Extracted page text data:
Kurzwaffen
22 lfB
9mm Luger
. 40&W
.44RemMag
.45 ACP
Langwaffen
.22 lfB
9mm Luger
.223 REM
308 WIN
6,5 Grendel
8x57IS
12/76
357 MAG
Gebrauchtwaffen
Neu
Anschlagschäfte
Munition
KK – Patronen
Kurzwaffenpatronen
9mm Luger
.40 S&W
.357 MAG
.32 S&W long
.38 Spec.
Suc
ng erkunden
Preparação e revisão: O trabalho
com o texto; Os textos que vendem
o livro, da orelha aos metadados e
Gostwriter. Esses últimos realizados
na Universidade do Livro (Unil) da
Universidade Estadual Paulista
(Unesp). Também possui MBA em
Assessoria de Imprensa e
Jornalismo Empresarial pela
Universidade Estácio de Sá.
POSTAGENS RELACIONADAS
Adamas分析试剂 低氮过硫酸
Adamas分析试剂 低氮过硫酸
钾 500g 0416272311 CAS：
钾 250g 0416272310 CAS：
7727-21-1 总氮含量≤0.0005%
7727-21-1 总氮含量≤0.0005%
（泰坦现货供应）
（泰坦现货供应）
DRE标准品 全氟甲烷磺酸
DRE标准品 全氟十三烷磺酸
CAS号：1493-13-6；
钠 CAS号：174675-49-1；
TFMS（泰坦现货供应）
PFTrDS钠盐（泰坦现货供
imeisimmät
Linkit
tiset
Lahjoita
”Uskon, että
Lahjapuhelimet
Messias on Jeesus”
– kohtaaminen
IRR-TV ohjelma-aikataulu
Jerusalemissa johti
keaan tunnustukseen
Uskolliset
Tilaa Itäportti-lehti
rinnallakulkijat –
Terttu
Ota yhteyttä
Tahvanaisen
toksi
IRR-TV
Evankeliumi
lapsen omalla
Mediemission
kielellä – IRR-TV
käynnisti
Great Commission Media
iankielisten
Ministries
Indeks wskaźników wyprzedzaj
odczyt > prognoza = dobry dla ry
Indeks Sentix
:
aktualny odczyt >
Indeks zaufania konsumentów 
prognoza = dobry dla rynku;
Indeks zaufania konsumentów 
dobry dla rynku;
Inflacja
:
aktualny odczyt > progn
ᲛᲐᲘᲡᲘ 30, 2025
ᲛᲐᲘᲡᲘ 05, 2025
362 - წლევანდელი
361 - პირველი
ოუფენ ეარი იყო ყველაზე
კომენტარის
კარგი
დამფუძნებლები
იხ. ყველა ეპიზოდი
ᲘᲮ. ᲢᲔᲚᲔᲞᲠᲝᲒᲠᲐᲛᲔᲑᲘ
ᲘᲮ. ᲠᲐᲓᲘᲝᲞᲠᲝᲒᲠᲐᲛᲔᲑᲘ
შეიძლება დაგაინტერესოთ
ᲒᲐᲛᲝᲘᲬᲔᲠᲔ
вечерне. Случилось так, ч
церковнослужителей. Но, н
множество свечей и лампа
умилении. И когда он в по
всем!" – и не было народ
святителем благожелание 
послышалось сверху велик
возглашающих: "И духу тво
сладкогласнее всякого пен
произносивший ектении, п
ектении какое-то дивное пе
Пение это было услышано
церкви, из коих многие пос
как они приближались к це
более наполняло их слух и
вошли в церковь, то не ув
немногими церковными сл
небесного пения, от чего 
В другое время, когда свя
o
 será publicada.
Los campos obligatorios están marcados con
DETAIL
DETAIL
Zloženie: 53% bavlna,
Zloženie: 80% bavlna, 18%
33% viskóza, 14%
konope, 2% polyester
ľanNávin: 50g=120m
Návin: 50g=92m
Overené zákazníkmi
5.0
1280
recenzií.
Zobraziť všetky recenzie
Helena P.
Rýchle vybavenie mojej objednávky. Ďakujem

=== Exercise instructions ===
Nothing in the data may be omitted; transcribe it exactly.

=== Exercise output ===
Kurzwaffen
22 lfB
9mm Luger
. 40&W
.44RemMag
.45 ACP
Langwaffen
.22 lfB
9mm Luger
.223 REM
308 WIN
6,5 Grendel
8x57IS
12/76
357 MAG
Gebrauchtwaffen
Neu
Anschlagschäfte
Munition
KK – Patronen
Kurzwaffenpatronen
9mm Luger
.40 S&W
.357 MAG
.32 S&W long
.38 Spec.
Suc
ng erkunden
Preparação e revisão: O trabalho
com o texto; Os textos que vendem
o livro, da orelha aos metadados e
Gostwriter. Esses últimos realizados
na Universidade do Livro (Unil) da
Universidade Estadual Paulista
(Unesp). Também possui MBA em
Assessoria de Imprensa e
Jornalismo Empresarial pela
Universidade Estácio de Sá.
POSTAGENS RELACIONADAS
Adamas分析试剂 低氮过硫酸
Adamas分析试剂 低氮过硫酸
钾 500g 0416272311 CAS：
钾 250g 0416272310 CAS：
7727-21-1 总氮含量≤0.0005%
7727-21-1 总氮含量≤0.0005%
（泰坦现货供应）
（泰坦现货供应）
DRE标准品 全氟甲烷磺酸
DRE标准品 全氟十三烷磺酸
CAS号：1493-13-6；
钠 CAS号：174675-49-1；
TFMS（泰坦现货供应）
PFTrDS钠盐（泰坦现货供
imeisimmät
Linkit
tiset
Lahjoita
”Uskon, että
Lahjapuhelimet
Messias on Jeesus”
– kohtaaminen
IRR-TV ohjelma-aikataulu
Jerusalemissa johti
keaan tunnustukseen
Uskolliset
Tilaa Itäportti-lehti
rinnallakulkijat –
Terttu
Ota yhteyttä
Tahvanaisen
toksi
IRR-TV
Evankeliumi
lapsen omalla
Mediemission
kielellä – IRR-TV
käynnisti
Great Commission Media
iankielisten
Ministries
Indeks wskaźników wyprzedzaj
odczyt > prognoza = dobry dla ry
Indeks Sentix
:
aktualny odczyt >
Indeks zaufania konsumentów 
prognoza = dobry dla rynku;
Indeks zaufania konsumentów 
dobry dla rynku;
Inflacja
:
aktualny odczyt > progn
ᲛᲐᲘᲡᲘ 30, 2025
ᲛᲐᲘᲡᲘ 05, 2025
362 - წლევანდელი
361 - პირველი
ოუფენ ეარი იყო ყველაზე
კომენტარის
კარგი
დამფუძნებლები
იხ. ყველა ეპიზოდი
ᲘᲮ. ᲢᲔᲚᲔᲞᲠᲝᲒᲠᲐᲛᲔᲑᲘ
ᲘᲮ. ᲠᲐᲓᲘᲝᲞᲠᲝᲒᲠᲐᲛᲔᲑᲘ
შეიძლება დაგაინტერესოთ
ᲒᲐᲛᲝᲘᲬᲔᲠᲔ
вечерне. Случилось так, ч
церковнослужителей. Но, н
множество свечей и лампа
умилении. И когда он в по
всем!" – и не было народ
святителем благожелание 
послышалось сверху велик
возглашающих: "И духу тво
сладкогласнее всякого пен
произносивший ектении, п
ектении какое-то дивное пе
Пение это было услышано
церкви, из коих многие пос
как они приближались к це
более наполняло их слух и
вошли в церковь, то не ув
немногими церковными сл
небесного пения, от чего 
В другое время, когда свя
o
 será publicada.
Los campos obligatorios están marcados con
DETAIL
DETAIL
Zloženie: 53% bavlna,
Zloženie: 80% bavlna, 18%
33% viskóza, 14%
konope, 2% polyester
ľanNávin: 50g=120m
Návin: 50g=92m
Overené zákazníkmi
5.0
1280
recenzií.
Zobraziť všetky recenzie
Helena P.
Rýchle vybavenie mojej objednávky. Ďakujem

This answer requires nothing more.